Abstract
Conformational heterogeneity of biological macromolecules is a challenge in single particle averaging (SPA). Current standard practice is to employ classification and filtering methods which may allow a discrete number of conformational states to be reconstructed. However, the conformation space accessible to these molecules is continuous and therefore explored incompletely by a small number of discrete classes.

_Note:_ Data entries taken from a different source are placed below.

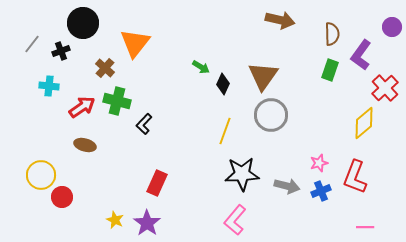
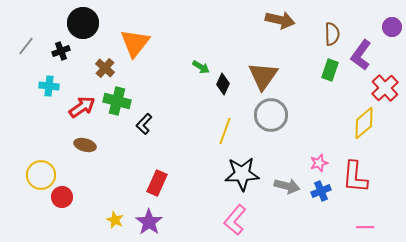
gray line: moved 6 px left, 2 px down
red L-shape: rotated 16 degrees counterclockwise
purple star: moved 2 px right, 1 px up
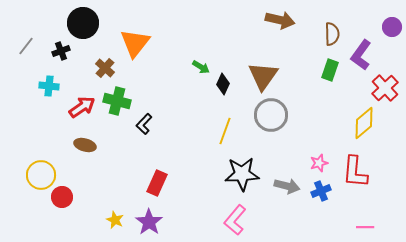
red L-shape: moved 5 px up
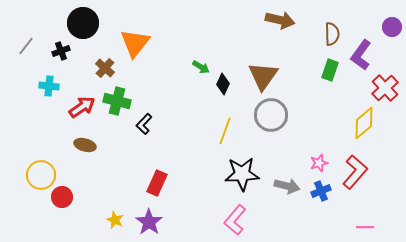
red L-shape: rotated 144 degrees counterclockwise
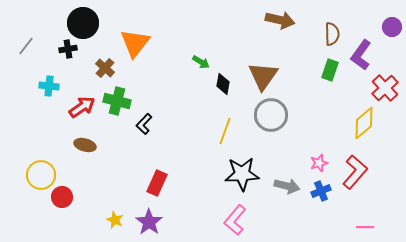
black cross: moved 7 px right, 2 px up; rotated 12 degrees clockwise
green arrow: moved 5 px up
black diamond: rotated 15 degrees counterclockwise
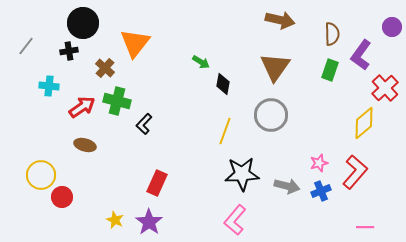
black cross: moved 1 px right, 2 px down
brown triangle: moved 12 px right, 9 px up
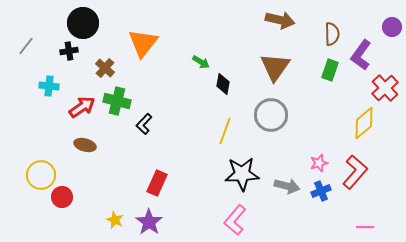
orange triangle: moved 8 px right
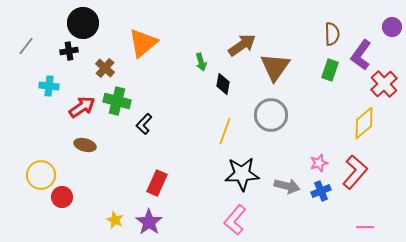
brown arrow: moved 38 px left, 25 px down; rotated 48 degrees counterclockwise
orange triangle: rotated 12 degrees clockwise
green arrow: rotated 42 degrees clockwise
red cross: moved 1 px left, 4 px up
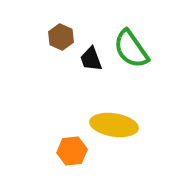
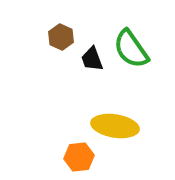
black trapezoid: moved 1 px right
yellow ellipse: moved 1 px right, 1 px down
orange hexagon: moved 7 px right, 6 px down
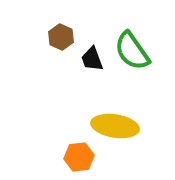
green semicircle: moved 1 px right, 2 px down
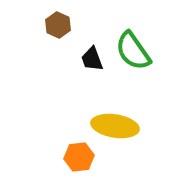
brown hexagon: moved 3 px left, 12 px up
green semicircle: moved 1 px right
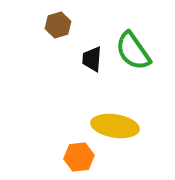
brown hexagon: rotated 20 degrees clockwise
black trapezoid: rotated 24 degrees clockwise
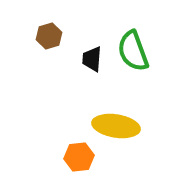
brown hexagon: moved 9 px left, 11 px down
green semicircle: rotated 15 degrees clockwise
yellow ellipse: moved 1 px right
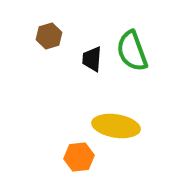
green semicircle: moved 1 px left
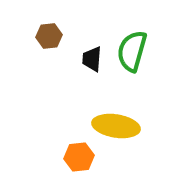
brown hexagon: rotated 10 degrees clockwise
green semicircle: rotated 36 degrees clockwise
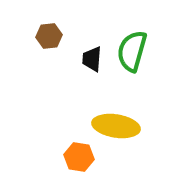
orange hexagon: rotated 16 degrees clockwise
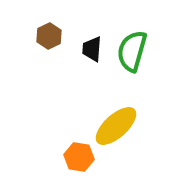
brown hexagon: rotated 20 degrees counterclockwise
black trapezoid: moved 10 px up
yellow ellipse: rotated 51 degrees counterclockwise
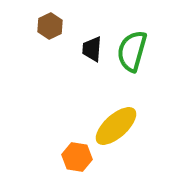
brown hexagon: moved 1 px right, 10 px up
orange hexagon: moved 2 px left
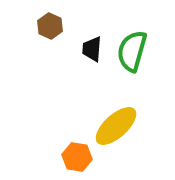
brown hexagon: rotated 10 degrees counterclockwise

Recently developed heterogeneous reconstruction algorithms (HRAs) to analyse continuous heterogeneity rely on machine learning methods employing low-dimensional latent space representations. The non-linear nature of many of these methods pose challenges to their validation and interpretation, and to identifying functionally relevant conformational trajectories. We believe these methods would benefit from in-depth benchmarking using high quality synthetic data and concomitant ground truth information. Here we present a framework for the simulation and subsequent analysis with respect to ground-truth of cryo-EM micrographs containing conformationally heterogeneous particles whose conformational heterogeneity is sourced from molecular dynamics (MD) simulations. This synthetic data can then be processed as if it were experimental data allowing aspects of standard SPA workflows, as well as heterogeneous reconstruction methods, to be compared with known groundtruth using available utilities. We will demonstrate the simulation and analysis of several such datasets and present an initial investigation into HRAs.
Competing Interest Statement
The authors have declared no competing interest.